La respiración se me torna pesada cuando mi cerebro capta el significado de las dos rayitas rosadas en la prueba que reposa sin discreción sobre la repisa del cuarto de baño. El corazón de pronto late con dificultad, mientras que siento como si me hubiesen dado un golpe seco en las costillas. Tengo que apoyar mis brazos sobre el lavamanos porque no soy capaz de recibir estímulos de mi mente, que está intentando digerir la información que le acaba de brindar una maldita proyección. Lo que menos pensé encontrar al llegar a casa, después de una agotada jornada de entrevistas que complementaban el triunfo en la Premier league, era un test de embarazo positivo.

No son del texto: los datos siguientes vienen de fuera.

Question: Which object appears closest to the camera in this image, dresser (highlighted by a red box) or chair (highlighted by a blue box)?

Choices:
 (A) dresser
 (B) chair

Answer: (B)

Parpadeo un par de veces con la esperanza de que solo se halla tratado de una jugada falsa de mi visión, pero no pasa nada, el resultado sigue siendo implacable. La única diferencia es que ahora sí mi cerebro me envía un pensamiento claro: Es la peor noticia que he podido recibir en todos estos años. Las ganas de vomitar me invaden, el vacío en mi estómago no es agradable y quiero arrancarme los ojos.

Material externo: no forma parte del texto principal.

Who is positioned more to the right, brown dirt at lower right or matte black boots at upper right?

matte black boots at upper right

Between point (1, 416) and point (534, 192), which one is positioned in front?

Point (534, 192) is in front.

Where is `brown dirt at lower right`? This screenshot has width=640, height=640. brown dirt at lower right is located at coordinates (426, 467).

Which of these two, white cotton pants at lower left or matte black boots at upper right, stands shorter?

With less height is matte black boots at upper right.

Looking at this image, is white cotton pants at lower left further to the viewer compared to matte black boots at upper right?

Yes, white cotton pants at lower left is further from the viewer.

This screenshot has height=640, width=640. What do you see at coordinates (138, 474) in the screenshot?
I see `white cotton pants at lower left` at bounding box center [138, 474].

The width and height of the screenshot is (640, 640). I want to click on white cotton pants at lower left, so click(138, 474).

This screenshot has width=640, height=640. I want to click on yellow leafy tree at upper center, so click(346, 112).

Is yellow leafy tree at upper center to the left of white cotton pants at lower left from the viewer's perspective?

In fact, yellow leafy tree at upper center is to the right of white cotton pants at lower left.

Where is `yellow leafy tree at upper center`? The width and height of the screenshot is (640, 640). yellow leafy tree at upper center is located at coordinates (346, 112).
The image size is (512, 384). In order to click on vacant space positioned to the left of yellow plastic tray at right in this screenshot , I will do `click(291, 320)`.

–Mi amor, ya está lista la comida –grita desde afuera aumentando el deseo de votar lo que ni siquiera he tragado.

Y después de unos segundos, termino haciéndolo. Porque la idea de ser padre me da tanto asco como ver torturas de la mafia roja.

Me reincorporo despacio, empuño sin mucho ánimo la prueba y la tiro al inodoro, para después estrellar un puño en la pared. Escuché en distintas ocasiones que la noticia de "ser padre" llenaba el pecho de algo inexplicable, pero lo único que me invade en este momento es rechazo combinado con algún tipo de furia.

«Vaya mierda»

Salgo después de haberme mojado el rostro, igual de confundido e incómodo. Las ganas de vomitar vuelven a apoderarse de mí al percibir el olor a pollo asado, sin embargo, opto por contenerme. Dulce me está esperando en la mesa del comedor con una expresión sonriente que logra irritarme.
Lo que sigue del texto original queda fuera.